The latest from the renowned painter—Marlene Dumas’s new works respond more than ever to the uncertainty and sensuality of the painting process itself. Allowing the structure of the canvases and the materiality of the paint greater freedom to inform the development of her compositions, the artist has likened the creation of these works to the act of falling in love: an unpredictable and open-ended process that is as filled with awkwardness and anxiety as it is with bliss and discovery. Myths & Mortals documents a selection of new paintings—debuted in the spring of 2018 at David Zwirner, New York—ranging from monumental nude figures to intimately scaled canvases that present details of bodily parts and facial features.
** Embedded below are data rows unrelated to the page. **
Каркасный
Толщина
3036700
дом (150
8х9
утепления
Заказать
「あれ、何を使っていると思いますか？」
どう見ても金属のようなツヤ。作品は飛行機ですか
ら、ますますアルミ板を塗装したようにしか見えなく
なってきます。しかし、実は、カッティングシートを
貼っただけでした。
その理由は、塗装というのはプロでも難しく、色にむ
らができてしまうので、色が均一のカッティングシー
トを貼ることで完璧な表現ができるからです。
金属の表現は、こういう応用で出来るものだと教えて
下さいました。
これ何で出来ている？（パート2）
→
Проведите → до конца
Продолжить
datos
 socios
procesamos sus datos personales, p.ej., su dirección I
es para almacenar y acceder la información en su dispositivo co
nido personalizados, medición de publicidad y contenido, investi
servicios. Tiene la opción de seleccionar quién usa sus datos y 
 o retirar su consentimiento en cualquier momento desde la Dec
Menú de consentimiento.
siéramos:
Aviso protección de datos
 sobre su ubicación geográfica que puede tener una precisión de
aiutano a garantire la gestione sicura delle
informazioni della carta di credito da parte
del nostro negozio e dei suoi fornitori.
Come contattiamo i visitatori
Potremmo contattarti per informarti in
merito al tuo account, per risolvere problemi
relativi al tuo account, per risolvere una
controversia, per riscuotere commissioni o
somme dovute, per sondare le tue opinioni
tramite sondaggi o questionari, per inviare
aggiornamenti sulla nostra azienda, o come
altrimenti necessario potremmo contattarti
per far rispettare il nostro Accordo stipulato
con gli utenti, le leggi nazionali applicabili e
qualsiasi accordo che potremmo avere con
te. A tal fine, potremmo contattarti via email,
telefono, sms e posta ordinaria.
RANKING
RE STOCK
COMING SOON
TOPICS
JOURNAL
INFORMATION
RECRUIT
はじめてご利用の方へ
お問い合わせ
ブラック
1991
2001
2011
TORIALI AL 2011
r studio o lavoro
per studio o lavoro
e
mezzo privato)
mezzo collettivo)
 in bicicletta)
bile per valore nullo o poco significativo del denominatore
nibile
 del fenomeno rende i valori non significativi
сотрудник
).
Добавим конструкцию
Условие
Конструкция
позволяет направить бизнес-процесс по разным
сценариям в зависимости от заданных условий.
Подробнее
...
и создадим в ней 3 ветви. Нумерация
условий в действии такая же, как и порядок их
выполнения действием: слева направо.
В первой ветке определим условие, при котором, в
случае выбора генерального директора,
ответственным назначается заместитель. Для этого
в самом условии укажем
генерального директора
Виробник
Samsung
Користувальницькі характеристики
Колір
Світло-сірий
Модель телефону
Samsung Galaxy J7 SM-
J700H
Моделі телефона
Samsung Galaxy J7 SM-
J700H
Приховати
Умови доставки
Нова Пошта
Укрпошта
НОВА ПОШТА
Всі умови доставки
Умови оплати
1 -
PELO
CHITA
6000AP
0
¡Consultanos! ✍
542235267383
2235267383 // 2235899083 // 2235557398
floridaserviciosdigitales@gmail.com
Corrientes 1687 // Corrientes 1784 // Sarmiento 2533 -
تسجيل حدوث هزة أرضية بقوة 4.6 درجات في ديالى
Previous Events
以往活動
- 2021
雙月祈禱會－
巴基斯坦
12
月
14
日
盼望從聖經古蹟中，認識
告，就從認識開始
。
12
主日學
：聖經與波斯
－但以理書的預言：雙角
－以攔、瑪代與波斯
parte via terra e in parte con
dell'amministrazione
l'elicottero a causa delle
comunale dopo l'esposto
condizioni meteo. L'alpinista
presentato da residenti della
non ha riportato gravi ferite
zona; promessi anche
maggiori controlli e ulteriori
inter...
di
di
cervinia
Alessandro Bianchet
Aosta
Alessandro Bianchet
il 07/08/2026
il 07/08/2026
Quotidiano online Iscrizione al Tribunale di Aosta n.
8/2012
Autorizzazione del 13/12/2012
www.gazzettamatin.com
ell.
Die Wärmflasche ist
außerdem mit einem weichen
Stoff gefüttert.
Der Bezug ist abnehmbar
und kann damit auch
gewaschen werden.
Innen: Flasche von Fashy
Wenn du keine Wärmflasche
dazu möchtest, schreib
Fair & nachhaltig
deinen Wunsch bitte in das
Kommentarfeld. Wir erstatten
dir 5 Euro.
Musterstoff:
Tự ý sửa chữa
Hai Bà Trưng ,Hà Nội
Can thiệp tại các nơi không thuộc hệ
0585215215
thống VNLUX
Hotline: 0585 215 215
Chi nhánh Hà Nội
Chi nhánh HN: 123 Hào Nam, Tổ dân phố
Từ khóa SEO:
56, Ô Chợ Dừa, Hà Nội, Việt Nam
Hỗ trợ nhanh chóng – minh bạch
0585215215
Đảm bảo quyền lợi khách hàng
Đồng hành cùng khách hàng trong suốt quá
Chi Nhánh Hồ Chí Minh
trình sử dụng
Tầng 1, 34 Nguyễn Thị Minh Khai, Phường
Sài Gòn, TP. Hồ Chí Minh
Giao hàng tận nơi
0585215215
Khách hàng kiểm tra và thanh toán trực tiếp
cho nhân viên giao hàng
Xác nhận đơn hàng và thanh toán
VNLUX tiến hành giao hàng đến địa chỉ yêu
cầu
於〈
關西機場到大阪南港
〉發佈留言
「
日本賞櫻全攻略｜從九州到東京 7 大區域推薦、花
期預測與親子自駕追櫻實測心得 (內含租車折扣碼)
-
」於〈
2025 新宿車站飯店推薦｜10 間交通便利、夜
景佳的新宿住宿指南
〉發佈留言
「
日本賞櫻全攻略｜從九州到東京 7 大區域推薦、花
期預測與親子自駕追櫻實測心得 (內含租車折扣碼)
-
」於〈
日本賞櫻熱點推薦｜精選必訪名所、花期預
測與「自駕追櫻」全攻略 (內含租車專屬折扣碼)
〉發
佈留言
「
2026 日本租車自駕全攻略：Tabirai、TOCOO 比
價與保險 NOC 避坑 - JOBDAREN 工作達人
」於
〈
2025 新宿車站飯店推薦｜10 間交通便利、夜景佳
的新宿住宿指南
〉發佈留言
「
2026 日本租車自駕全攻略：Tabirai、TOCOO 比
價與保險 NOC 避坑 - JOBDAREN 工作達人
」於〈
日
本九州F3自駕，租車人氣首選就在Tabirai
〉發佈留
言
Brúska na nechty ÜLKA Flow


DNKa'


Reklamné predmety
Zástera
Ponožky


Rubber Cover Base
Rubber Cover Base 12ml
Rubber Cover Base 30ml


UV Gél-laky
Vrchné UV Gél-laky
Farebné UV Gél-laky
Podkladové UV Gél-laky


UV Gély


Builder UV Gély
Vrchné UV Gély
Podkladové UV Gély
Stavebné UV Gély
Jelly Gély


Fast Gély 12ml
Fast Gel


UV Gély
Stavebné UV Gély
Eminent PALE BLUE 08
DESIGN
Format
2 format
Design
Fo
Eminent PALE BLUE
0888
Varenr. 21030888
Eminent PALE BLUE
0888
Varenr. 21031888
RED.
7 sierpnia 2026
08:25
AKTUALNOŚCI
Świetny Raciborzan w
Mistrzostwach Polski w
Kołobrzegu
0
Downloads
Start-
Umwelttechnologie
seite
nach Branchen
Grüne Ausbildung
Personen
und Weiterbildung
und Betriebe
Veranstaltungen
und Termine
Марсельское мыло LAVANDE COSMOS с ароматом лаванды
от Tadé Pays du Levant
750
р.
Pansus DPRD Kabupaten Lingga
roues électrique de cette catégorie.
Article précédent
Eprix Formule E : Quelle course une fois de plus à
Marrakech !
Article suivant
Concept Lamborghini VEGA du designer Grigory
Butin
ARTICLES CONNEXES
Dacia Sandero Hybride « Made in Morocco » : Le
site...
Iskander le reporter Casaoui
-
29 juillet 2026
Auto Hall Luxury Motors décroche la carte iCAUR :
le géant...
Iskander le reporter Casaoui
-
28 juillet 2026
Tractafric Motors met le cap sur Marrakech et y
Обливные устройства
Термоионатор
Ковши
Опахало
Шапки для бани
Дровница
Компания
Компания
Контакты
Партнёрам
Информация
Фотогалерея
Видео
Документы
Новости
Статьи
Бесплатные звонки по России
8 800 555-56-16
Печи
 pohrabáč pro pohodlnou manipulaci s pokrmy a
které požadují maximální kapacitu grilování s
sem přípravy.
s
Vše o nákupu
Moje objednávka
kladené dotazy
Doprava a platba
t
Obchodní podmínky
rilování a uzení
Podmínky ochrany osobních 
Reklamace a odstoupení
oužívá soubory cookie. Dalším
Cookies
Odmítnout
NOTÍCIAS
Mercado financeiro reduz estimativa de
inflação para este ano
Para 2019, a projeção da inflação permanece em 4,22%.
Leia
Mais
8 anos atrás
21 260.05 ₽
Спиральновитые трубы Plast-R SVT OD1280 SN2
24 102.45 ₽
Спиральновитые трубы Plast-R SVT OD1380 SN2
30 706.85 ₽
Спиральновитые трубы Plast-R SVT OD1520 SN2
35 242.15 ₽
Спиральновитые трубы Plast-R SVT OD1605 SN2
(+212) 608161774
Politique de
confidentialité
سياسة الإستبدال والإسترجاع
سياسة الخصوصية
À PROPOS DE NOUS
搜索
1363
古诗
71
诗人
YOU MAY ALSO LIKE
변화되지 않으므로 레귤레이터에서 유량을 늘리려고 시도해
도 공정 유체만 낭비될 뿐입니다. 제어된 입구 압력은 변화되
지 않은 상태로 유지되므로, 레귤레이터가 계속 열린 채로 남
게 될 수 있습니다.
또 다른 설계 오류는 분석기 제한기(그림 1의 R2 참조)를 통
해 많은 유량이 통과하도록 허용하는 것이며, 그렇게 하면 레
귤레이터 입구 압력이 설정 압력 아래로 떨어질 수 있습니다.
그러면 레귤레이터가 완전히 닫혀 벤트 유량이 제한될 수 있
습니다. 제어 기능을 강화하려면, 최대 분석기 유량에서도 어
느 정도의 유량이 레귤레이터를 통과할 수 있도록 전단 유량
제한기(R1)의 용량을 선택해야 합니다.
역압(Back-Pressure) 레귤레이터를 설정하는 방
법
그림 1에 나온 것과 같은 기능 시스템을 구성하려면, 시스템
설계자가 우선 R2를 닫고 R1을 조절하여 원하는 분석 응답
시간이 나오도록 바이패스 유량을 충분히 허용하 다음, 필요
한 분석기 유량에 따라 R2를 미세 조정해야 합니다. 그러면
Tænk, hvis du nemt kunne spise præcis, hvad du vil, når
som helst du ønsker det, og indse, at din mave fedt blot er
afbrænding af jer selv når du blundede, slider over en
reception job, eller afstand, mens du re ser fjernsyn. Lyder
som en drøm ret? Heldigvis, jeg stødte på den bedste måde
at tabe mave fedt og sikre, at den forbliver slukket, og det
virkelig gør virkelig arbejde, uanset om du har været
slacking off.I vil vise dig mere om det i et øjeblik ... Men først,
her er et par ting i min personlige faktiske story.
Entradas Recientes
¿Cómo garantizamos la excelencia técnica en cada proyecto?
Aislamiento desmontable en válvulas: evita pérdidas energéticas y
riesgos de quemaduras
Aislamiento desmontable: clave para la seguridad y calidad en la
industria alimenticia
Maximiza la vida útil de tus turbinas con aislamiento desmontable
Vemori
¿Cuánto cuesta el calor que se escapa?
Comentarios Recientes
Several nearly ten-foot-tall paintings focus on individual figures, including a number of male and female nudes and a seemingly solemn bride, whose expression is obscured behind a floor-length veil. Like the Greek gods and goddesses, the figures in these paintings are at once larger than life and overwhelmingly human. The smaller-scale paintings—referred to by the artist as “erotic landscapes”—present a variety of fragmentary images: eyes, lips, nipples, or lovers locked in a kiss. Evident across all of these works is the artist’s uniquely sensitive treatment of the human form and her constantly evolving experimentation with color and texture.
Alongside these new paintings, Dumas presents an expansive series of thirty-two works on paper originally created for a Dutch translation of William Shakespeare’s narrative poem Venus & Adonis (1593) by Hafid Bouazza (2016). Myths & Mortals is accompanied by new scholarship on the artist by Claire Messud and a text by Dumas herself.